Published: Fri, June 1, 2012 @ 12:10 a.m.

By Ed Runyan

runyan@vindy.com

YANKEE LAKE

Ohio now has the toughest gas-well regulations in the country, Gov. John Kasich said at a forum on the region’s emerging shale-gas industry Thursday.

The state also is working hard to prepare Ohioans to capture industry jobs, he said.

Another state official addressed the 4.0-magnitude earthquake that hit Youngstown on Dec. 31, trying to convince the 100 or more people attending the five-hour Yankee Lake Ballroom event that the quake was isolated and well handled — even if it was a possible side effect of the shale industry.

Three representatives from the biggest corporate players in the industry discussed extra steps they take to protect drinking water, to hire local workers and to force trucking subcontractors to abide by agreed-upon travel routes.

CARROLL COUNTY GROWTH

But perhaps the most easily understood messages came from Amy Rutledge, director of the Carroll County Chamber of Commerce, and Chris Jaskiewicz, vice president of local drilling-related company VEC Inc. of Girard, formerly Valley Electrical Consolidated.

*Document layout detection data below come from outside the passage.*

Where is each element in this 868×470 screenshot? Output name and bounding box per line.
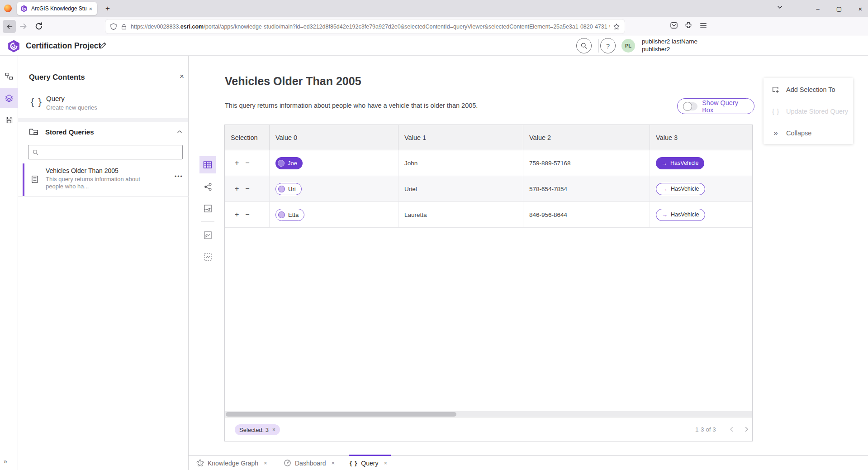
- column-header[interactable]: Value 0: [270, 125, 398, 150]
- window-minimize-button[interactable]: –: [810, 3, 825, 14]
- relationship-pill[interactable]: →HasVehicle: [656, 209, 705, 221]
- stored-query-title: Vehicles Older Than 2005: [46, 167, 119, 174]
- entity-pill[interactable]: Joe: [275, 157, 303, 169]
- show-query-box-label: Show Query Box: [702, 99, 749, 114]
- stored-queries-header[interactable]: Stored Queries: [18, 122, 188, 141]
- layers-icon[interactable]: [5, 94, 13, 102]
- next-page-chevron-icon[interactable]: [743, 426, 750, 433]
- new-tab-button[interactable]: +: [102, 3, 113, 14]
- chevron-up-icon[interactable]: [176, 129, 183, 135]
- tab-dashboard[interactable]: Dashboard ×: [284, 456, 335, 470]
- lock-icon[interactable]: [121, 24, 127, 30]
- link-chart-view-button[interactable]: [199, 178, 216, 195]
- table-row[interactable]: + − Joe John 759-889-57168 →HasVehicle: [225, 150, 752, 176]
- firefox-logo-icon[interactable]: [4, 5, 12, 12]
- entity-pill[interactable]: Etta: [275, 209, 304, 221]
- add-selection-to-menu-item[interactable]: Add Selection To: [764, 79, 853, 101]
- tab-knowledge-graph[interactable]: Knowledge Graph ×: [196, 456, 267, 470]
- search-button[interactable]: [576, 38, 592, 53]
- tab-close-icon[interactable]: ×: [87, 5, 94, 12]
- user-username: publisher2: [642, 45, 697, 53]
- update-stored-query-menu-item: { } Update Stored Query: [764, 101, 853, 122]
- column-header[interactable]: Value 2: [523, 125, 650, 150]
- bookmark-star-icon[interactable]: [613, 23, 620, 30]
- window-maximize-button[interactable]: ▢: [831, 3, 847, 14]
- map-view-button[interactable]: [199, 200, 216, 217]
- query-create-item[interactable]: { } Query Create new queries: [18, 89, 188, 118]
- edit-title-button[interactable]: [99, 41, 107, 50]
- close-tab-icon[interactable]: ×: [332, 460, 335, 466]
- relationship-pill[interactable]: →HasVehicle: [656, 157, 704, 169]
- close-tab-icon[interactable]: ×: [384, 460, 387, 466]
- entity-dot-icon: [278, 186, 285, 192]
- toolbar-divider: [201, 221, 214, 222]
- close-tab-icon[interactable]: ×: [264, 460, 267, 466]
- remove-from-selection-icon[interactable]: −: [245, 159, 249, 167]
- extensions-icon[interactable]: [684, 21, 693, 29]
- shield-icon[interactable]: [110, 23, 117, 30]
- save-icon[interactable]: [5, 116, 13, 124]
- remove-from-selection-icon[interactable]: −: [245, 211, 249, 218]
- column-header[interactable]: Value 1: [398, 125, 523, 150]
- collapse-menu-item[interactable]: » Collapse: [764, 122, 853, 144]
- list-tabs-chevron-icon[interactable]: [776, 4, 783, 11]
- content-tab-bar: Knowledge Graph × Dashboard × { } Query …: [189, 455, 868, 470]
- back-button[interactable]: [3, 20, 16, 33]
- previous-page-chevron-icon[interactable]: [728, 426, 735, 433]
- left-rail: »: [0, 56, 18, 470]
- hamburger-menu-icon[interactable]: [699, 21, 707, 29]
- show-query-box-toggle[interactable]: Show Query Box: [677, 98, 754, 114]
- url-bar[interactable]: https://dev0028833.esri.com/portal/apps/…: [105, 19, 625, 34]
- stored-query-item[interactable]: Vehicles Older Than 2005 This query retu…: [18, 163, 188, 196]
- pocket-icon[interactable]: [670, 21, 678, 29]
- query-item-title: Query: [46, 95, 65, 102]
- panel-title: Query Contents: [29, 73, 85, 82]
- avatar[interactable]: PL: [621, 39, 635, 53]
- search-input[interactable]: [43, 149, 179, 156]
- add-to-selection-icon[interactable]: +: [235, 211, 239, 218]
- user-menu[interactable]: publisher2 lastName publisher2: [642, 38, 697, 53]
- scrollbar-thumb[interactable]: [226, 412, 456, 417]
- panel-close-icon[interactable]: ×: [177, 72, 186, 81]
- item-overflow-menu-icon[interactable]: •••: [175, 173, 183, 180]
- stored-queries-title: Stored Queries: [45, 128, 94, 136]
- selected-count-chip[interactable]: Selected: 3 ×: [235, 424, 280, 435]
- app-window: ArcGIS Knowledge Studio × + – ▢ ×: [0, 0, 868, 470]
- browser-tab[interactable]: ArcGIS Knowledge Studio ×: [17, 2, 97, 15]
- remove-from-selection-icon[interactable]: −: [245, 185, 249, 192]
- column-header[interactable]: Value 3: [650, 125, 752, 150]
- toggle-knob[interactable]: [683, 102, 692, 111]
- stored-query-description: This query returns information about peo…: [46, 176, 151, 190]
- column-header[interactable]: Selection: [225, 125, 270, 150]
- tab-query[interactable]: { } Query ×: [350, 456, 387, 470]
- query-results-table: Selection Value 0 Value 1 Value 2 Value …: [224, 125, 753, 441]
- pagination-label: 1-3 of 3: [695, 426, 716, 433]
- table-row[interactable]: + − Etta Lauretta 846-956-8644 →HasVehic…: [225, 202, 752, 228]
- relationship-pill[interactable]: →HasVehicle: [656, 183, 705, 195]
- entity-pill[interactable]: Uri: [275, 183, 302, 195]
- selection-map-view-button[interactable]: [199, 248, 216, 265]
- help-button[interactable]: ?: [600, 38, 616, 53]
- add-to-selection-icon[interactable]: +: [235, 185, 239, 192]
- stored-queries-search[interactable]: [28, 145, 183, 159]
- add-selection-icon: [772, 86, 780, 94]
- table-view-button[interactable]: [199, 156, 216, 173]
- add-to-selection-icon[interactable]: +: [235, 159, 239, 167]
- table-row[interactable]: + − Uri Uriel 578-654-7854 →HasVehicle: [225, 176, 752, 202]
- expand-rail-chevrons-icon[interactable]: »: [4, 458, 7, 465]
- tab-favicon-icon: [20, 5, 28, 12]
- cell-value: 578-654-7854: [523, 176, 650, 201]
- table-footer: Selected: 3 × 1-3 of 3: [225, 417, 752, 441]
- browser-toolbar: https://dev0028833.esri.com/portal/apps/…: [0, 17, 868, 36]
- toggle-track[interactable]: [683, 102, 697, 110]
- horizontal-scrollbar[interactable]: [225, 411, 752, 417]
- data-model-icon[interactable]: [5, 72, 13, 80]
- add-to-map-view-button[interactable]: [199, 226, 216, 244]
- search-icon: [580, 42, 588, 49]
- forward-button[interactable]: [19, 22, 28, 31]
- arrow-right-icon: →: [662, 211, 668, 218]
- clear-selection-icon[interactable]: ×: [272, 427, 275, 433]
- window-close-button[interactable]: ×: [853, 3, 868, 14]
- tab-title: ArcGIS Knowledge Studio: [31, 5, 87, 12]
- reload-button[interactable]: [34, 22, 43, 31]
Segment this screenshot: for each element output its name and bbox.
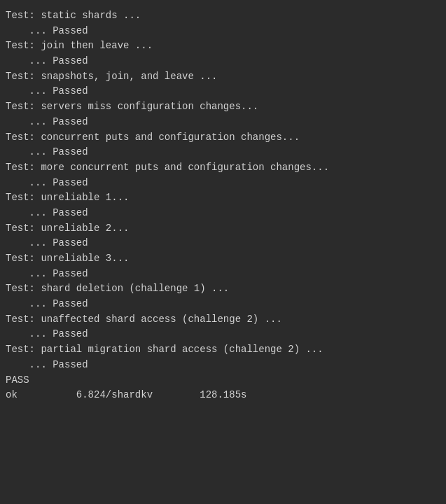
terminal-line-line24: ... Passed <box>6 358 440 373</box>
terminal-line-line15: Test: unreliable 2... <box>6 221 440 237</box>
terminal-line-line22: ... Passed <box>6 327 440 342</box>
terminal-line-line14: ... Passed <box>6 206 440 221</box>
terminal-line-line8: ... Passed <box>6 115 440 130</box>
terminal-line-line7: Test: servers miss configuration changes… <box>6 99 440 115</box>
terminal-line-line12: ... Passed <box>6 176 440 191</box>
terminal-line-line4: ... Passed <box>6 54 440 69</box>
terminal-output: Test: static shards ... ... PassedTest: … <box>0 6 446 406</box>
terminal-line-line1: Test: static shards ... <box>6 8 440 24</box>
terminal-line-line21: Test: unaffected shard access (challenge… <box>6 312 440 328</box>
terminal-line-line25: PASS <box>6 373 440 388</box>
terminal-line-line5: Test: snapshots, join, and leave ... <box>6 69 440 85</box>
terminal-line-line26: ok 6.824/shardkv 128.185s <box>6 388 440 403</box>
terminal-line-line10: ... Passed <box>6 145 440 160</box>
terminal-line-line19: Test: shard deletion (challenge 1) ... <box>6 281 440 297</box>
terminal-line-line13: Test: unreliable 1... <box>6 190 440 206</box>
terminal-line-line9: Test: concurrent puts and configuration … <box>6 130 440 146</box>
terminal-line-line3: Test: join then leave ... <box>6 38 440 54</box>
terminal-line-line23: Test: partial migration shard access (ch… <box>6 342 440 358</box>
terminal-line-line17: Test: unreliable 3... <box>6 251 440 267</box>
terminal-line-line11: Test: more concurrent puts and configura… <box>6 160 440 176</box>
terminal-line-line18: ... Passed <box>6 267 440 282</box>
terminal-line-line16: ... Passed <box>6 236 440 251</box>
terminal-line-line2: ... Passed <box>6 24 440 39</box>
terminal-line-line6: ... Passed <box>6 84 440 99</box>
terminal-line-line20: ... Passed <box>6 297 440 312</box>
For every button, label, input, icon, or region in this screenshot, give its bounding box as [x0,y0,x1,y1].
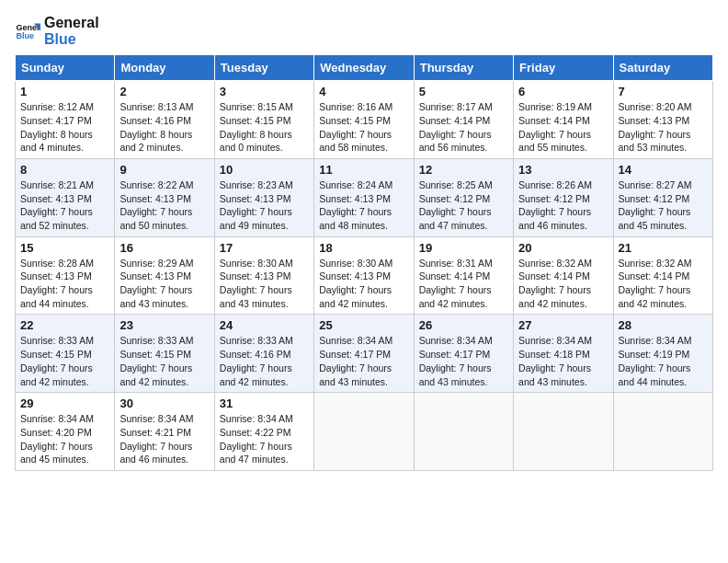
cell-info: Sunrise: 8:17 AMSunset: 4:14 PMDaylight:… [419,101,493,153]
calendar-cell: 31 Sunrise: 8:34 AMSunset: 4:22 PMDaylig… [214,393,313,471]
calendar-week-3: 15 Sunrise: 8:28 AMSunset: 4:13 PMDaylig… [16,236,713,315]
calendar-cell: 4 Sunrise: 8:16 AMSunset: 4:15 PMDayligh… [314,81,414,159]
calendar-cell: 12 Sunrise: 8:25 AMSunset: 4:12 PMDaylig… [414,158,513,236]
calendar-cell: 28 Sunrise: 8:34 AMSunset: 4:19 PMDaylig… [613,315,712,393]
calendar-cell [514,393,613,471]
calendar-cell: 24 Sunrise: 8:33 AMSunset: 4:16 PMDaylig… [214,315,313,393]
cell-info: Sunrise: 8:34 AMSunset: 4:21 PMDaylight:… [119,413,193,465]
cell-info: Sunrise: 8:21 AMSunset: 4:13 PMDaylight:… [20,179,94,231]
day-number: 6 [518,85,608,98]
weekday-header-sunday: Sunday [16,55,115,81]
cell-info: Sunrise: 8:30 AMSunset: 4:13 PMDaylight:… [319,258,392,309]
day-number: 17 [220,241,309,255]
cell-info: Sunrise: 8:12 AMSunset: 4:17 PMDaylight:… [20,101,94,153]
calendar-week-2: 8 Sunrise: 8:21 AMSunset: 4:13 PMDayligh… [16,158,713,236]
calendar-cell: 1 Sunrise: 8:12 AMSunset: 4:17 PMDayligh… [16,81,115,159]
cell-info: Sunrise: 8:33 AMSunset: 4:15 PMDaylight:… [20,335,94,386]
weekday-header-row: SundayMondayTuesdayWednesdayThursdayFrid… [16,55,713,81]
cell-info: Sunrise: 8:13 AMSunset: 4:16 PMDaylight:… [119,101,193,153]
calendar-cell: 18 Sunrise: 8:30 AMSunset: 4:13 PMDaylig… [314,236,414,315]
calendar-cell: 11 Sunrise: 8:24 AMSunset: 4:13 PMDaylig… [314,158,414,236]
weekday-header-friday: Friday [514,55,613,81]
day-number: 2 [119,85,209,98]
calendar-cell: 9 Sunrise: 8:22 AMSunset: 4:13 PMDayligh… [115,158,214,236]
calendar-cell: 25 Sunrise: 8:34 AMSunset: 4:17 PMDaylig… [314,315,414,393]
cell-info: Sunrise: 8:33 AMSunset: 4:16 PMDaylight:… [220,335,293,386]
day-number: 21 [619,241,708,255]
day-number: 15 [20,241,109,255]
calendar-week-1: 1 Sunrise: 8:12 AMSunset: 4:17 PMDayligh… [16,81,713,159]
day-number: 26 [419,318,508,332]
day-number: 20 [518,241,608,255]
logo: General Blue General Blue [15,15,99,47]
cell-info: Sunrise: 8:15 AMSunset: 4:15 PMDaylight:… [220,101,293,153]
calendar-week-4: 22 Sunrise: 8:33 AMSunset: 4:15 PMDaylig… [16,315,713,393]
weekday-header-wednesday: Wednesday [314,55,414,81]
logo-blue: Blue [44,31,99,48]
cell-info: Sunrise: 8:24 AMSunset: 4:13 PMDaylight:… [319,179,392,231]
day-number: 8 [20,163,109,177]
logo-icon: General Blue [15,18,40,44]
calendar-cell: 2 Sunrise: 8:13 AMSunset: 4:16 PMDayligh… [115,81,214,159]
cell-info: Sunrise: 8:23 AMSunset: 4:13 PMDaylight:… [220,179,293,231]
calendar-cell: 14 Sunrise: 8:27 AMSunset: 4:12 PMDaylig… [613,158,712,236]
cell-info: Sunrise: 8:32 AMSunset: 4:14 PMDaylight:… [518,258,592,309]
calendar-cell: 27 Sunrise: 8:34 AMSunset: 4:18 PMDaylig… [514,315,613,393]
cell-info: Sunrise: 8:29 AMSunset: 4:13 PMDaylight:… [119,258,193,309]
day-number: 13 [518,163,608,177]
cell-info: Sunrise: 8:34 AMSunset: 4:17 PMDaylight:… [419,335,493,386]
calendar-cell: 8 Sunrise: 8:21 AMSunset: 4:13 PMDayligh… [16,158,115,236]
day-number: 12 [419,163,508,177]
day-number: 1 [20,85,109,98]
calendar-cell: 10 Sunrise: 8:23 AMSunset: 4:13 PMDaylig… [214,158,313,236]
cell-info: Sunrise: 8:16 AMSunset: 4:15 PMDaylight:… [319,101,392,153]
calendar-cell: 21 Sunrise: 8:32 AMSunset: 4:14 PMDaylig… [613,236,712,315]
cell-info: Sunrise: 8:34 AMSunset: 4:17 PMDaylight:… [319,335,392,386]
cell-info: Sunrise: 8:34 AMSunset: 4:19 PMDaylight:… [619,335,692,386]
calendar-cell [414,393,513,471]
day-number: 19 [419,241,508,255]
day-number: 10 [220,163,309,177]
day-number: 11 [319,163,408,177]
weekday-header-saturday: Saturday [613,55,712,81]
calendar-cell: 17 Sunrise: 8:30 AMSunset: 4:13 PMDaylig… [214,236,313,315]
calendar-cell: 7 Sunrise: 8:20 AMSunset: 4:13 PMDayligh… [613,81,712,159]
page-header: General Blue General Blue [15,15,713,47]
cell-info: Sunrise: 8:26 AMSunset: 4:12 PMDaylight:… [518,179,592,231]
cell-info: Sunrise: 8:28 AMSunset: 4:13 PMDaylight:… [20,258,94,309]
calendar-cell: 6 Sunrise: 8:19 AMSunset: 4:14 PMDayligh… [514,81,613,159]
calendar-cell: 29 Sunrise: 8:34 AMSunset: 4:20 PMDaylig… [16,393,115,471]
weekday-header-thursday: Thursday [414,55,513,81]
calendar-cell: 3 Sunrise: 8:15 AMSunset: 4:15 PMDayligh… [214,81,313,159]
calendar-table: SundayMondayTuesdayWednesdayThursdayFrid… [15,54,713,471]
day-number: 24 [220,318,309,332]
day-number: 30 [119,396,209,410]
calendar-cell: 16 Sunrise: 8:29 AMSunset: 4:13 PMDaylig… [115,236,214,315]
cell-info: Sunrise: 8:32 AMSunset: 4:14 PMDaylight:… [619,258,692,309]
day-number: 18 [319,241,408,255]
cell-info: Sunrise: 8:22 AMSunset: 4:13 PMDaylight:… [119,179,193,231]
logo-general: General [44,15,99,31]
day-number: 4 [319,85,408,98]
day-number: 9 [119,163,209,177]
calendar-cell: 15 Sunrise: 8:28 AMSunset: 4:13 PMDaylig… [16,236,115,315]
day-number: 16 [119,241,209,255]
day-number: 5 [419,85,508,98]
day-number: 14 [619,163,708,177]
calendar-cell: 5 Sunrise: 8:17 AMSunset: 4:14 PMDayligh… [414,81,513,159]
day-number: 29 [20,396,109,410]
day-number: 23 [119,318,209,332]
calendar-cell [613,393,712,471]
weekday-header-monday: Monday [115,55,214,81]
cell-info: Sunrise: 8:25 AMSunset: 4:12 PMDaylight:… [419,179,493,231]
day-number: 22 [20,318,109,332]
calendar-cell: 23 Sunrise: 8:33 AMSunset: 4:15 PMDaylig… [115,315,214,393]
cell-info: Sunrise: 8:31 AMSunset: 4:14 PMDaylight:… [419,258,493,309]
calendar-cell: 22 Sunrise: 8:33 AMSunset: 4:15 PMDaylig… [16,315,115,393]
cell-info: Sunrise: 8:34 AMSunset: 4:20 PMDaylight:… [20,413,94,465]
cell-info: Sunrise: 8:19 AMSunset: 4:14 PMDaylight:… [518,101,592,153]
day-number: 27 [518,318,608,332]
calendar-cell: 26 Sunrise: 8:34 AMSunset: 4:17 PMDaylig… [414,315,513,393]
calendar-cell [314,393,414,471]
calendar-cell: 20 Sunrise: 8:32 AMSunset: 4:14 PMDaylig… [514,236,613,315]
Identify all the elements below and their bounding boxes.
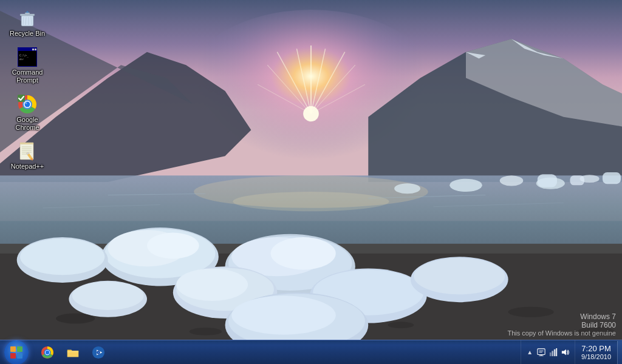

Carroll County has the most Utica shale gas-producing wells in Ohio, but the 30,000-population county has been in the Utica drilling business for only about 18 months. The arrival of the companies, their numerous workers, their heavy equipment, their work ethic and their money has had a dramatic — and possibly long-lasting — effect on the sleepy community just west of East Liverpool.

The county has just one hotel with 49 rooms, so plans are progressing to reopen the Atwood Lodge so that tourists can once again find a place to stay in Carroll County, Rutledge said.

The arrival of truck traffic and other heavy equipment has required county officials to establish backup plans so that emergency crews can still get to fires and other emergencies in the event that equipment blocks their path.

Watching drilling rigs move through the community has been “fascinating,” she said.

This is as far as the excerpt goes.